Show-not-tell way of storytelling can also help hook players to a game
When Destiny debuted nearly three years ago, expectations of this sci-fi-meets-fantasy video game were sky-high.
Developed by Bungie, which had guided the iconic Halo game series to blockbuster success from 2001 to 2010, Destiny went on to become a popular series. But it has also been criticised for not having a meaty storyline.
However, its upcoming sequel appears to be finally living up to fans' initial expectations.
At Bungie's Destiny 2 gameplay premiere event in The Jet Center in Los Angeles last Thursday, I tried my hand at the multiplayer online first-person shooter. And, as one who has spent nearly 1,400 hours on Destiny, the sequel looks to have improved greatly in the story department compared with the original launched in 2014.

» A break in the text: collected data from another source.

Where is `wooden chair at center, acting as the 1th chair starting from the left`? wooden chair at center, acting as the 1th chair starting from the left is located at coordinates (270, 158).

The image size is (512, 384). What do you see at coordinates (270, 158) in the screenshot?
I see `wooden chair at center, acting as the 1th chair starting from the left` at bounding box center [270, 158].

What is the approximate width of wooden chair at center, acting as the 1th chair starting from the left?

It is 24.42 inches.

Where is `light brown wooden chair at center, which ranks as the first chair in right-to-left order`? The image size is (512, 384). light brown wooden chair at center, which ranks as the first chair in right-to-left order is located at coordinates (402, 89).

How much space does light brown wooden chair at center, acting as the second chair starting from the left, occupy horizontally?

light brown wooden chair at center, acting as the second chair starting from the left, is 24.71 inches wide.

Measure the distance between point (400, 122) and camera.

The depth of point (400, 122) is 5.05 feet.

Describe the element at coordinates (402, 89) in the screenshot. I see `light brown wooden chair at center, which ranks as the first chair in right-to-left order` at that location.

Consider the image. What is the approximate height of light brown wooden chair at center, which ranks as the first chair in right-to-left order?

Bungie marketing director Eric Osborne told The Straits Times in an interview at the event: "Story was a huge investment for us, we wanted to make sure we brought a lot of great epic adventurous cinematics. We wanted to bring our best characters to the forefront."
Destiny 2, which will be released globally on Sept 8, brings a number of new features and content. They include an interactive map, new areas to explore and treasures to find. There is also a reclassified weapon system, and new power abilities aimed at keeping gameplay fresh for returning players and fun for new ones.
Its streamlined player-vs-player component shrinks the usual six-a-side matches to four-a-side across all game modes. And, for the first time, the game is available on the PC, through Blizzard Entertainment's Battle.net digital distribution platform. It is also available on the PlayStation 4 and XBox One video game consoles.
One appealing factor of the original Destiny game is its stellar shooting physics, borrowed from Halo, in addition to an addictive in-game loot reward system. Still, gamers felt that its narrative was paper thin.
This is understandable as the original Halo games by the same developerin the 2000s were well regarded for their storylines.
"Vanilla" Destiny, as the game was affectionately known in its first year, seemed like a rushed product. Missions were strung together, without much diversity or story depth. It was a matter of go here, shoot this and retrieve that - very impersonal.
In later updates, more storytelling elements were added, such as having game characters talk about missions with the player, instead of having a faceless voice do so previously. I began to care more about the game because I became attached to these characters.
And, going by a mission I played at the Los Angeles event, Destiny 2 looks to be continuing this positive change to the original.
In this game, you play as a Guardian, a great warrior brought back to life by a mysterious moon-sized being known as The Traveller.
You are imbued with the "light", which lets you possess different abilities, such as those of a burly Titan, an evasive Hunter, or an adaptable Warlock.
I battled against a new antagonist - Dominus Ghaul, with his Red Legion of Cabal warriors - who has laid siege to the Guardian headquarters, The Tower. Ghaul has come to Earth to steal The Traveller and your "light", fuelled by his resentment that his alien race has been overlooked for great power.
Even in my limited play time, Destiny 2's story came across as robust and rich.
For instance, the threat Ghaul poses felt more personal because of how the game involves characters from the first game that I've come to care for.
And I'm not fighting against the villain alone, but working with old buddies to fend off enemies in the middle of battles.
The action and banter with my virtual comrades in arms don't happen in cinematic cutscenes I watch, because I'm involved in these sequences and playing many of them out. It's a riveting experience, like being your own action star.
This show-not-tell approach to visual storytelling was lacking in the original's missions.
What Bungie has done to improve the Destiny series is something I hope more game developers will take heed. While innovative gameplay and pretty graphics can draw a gamer in, ultimately it is a good story that makes you part of the action that will keep you coming back.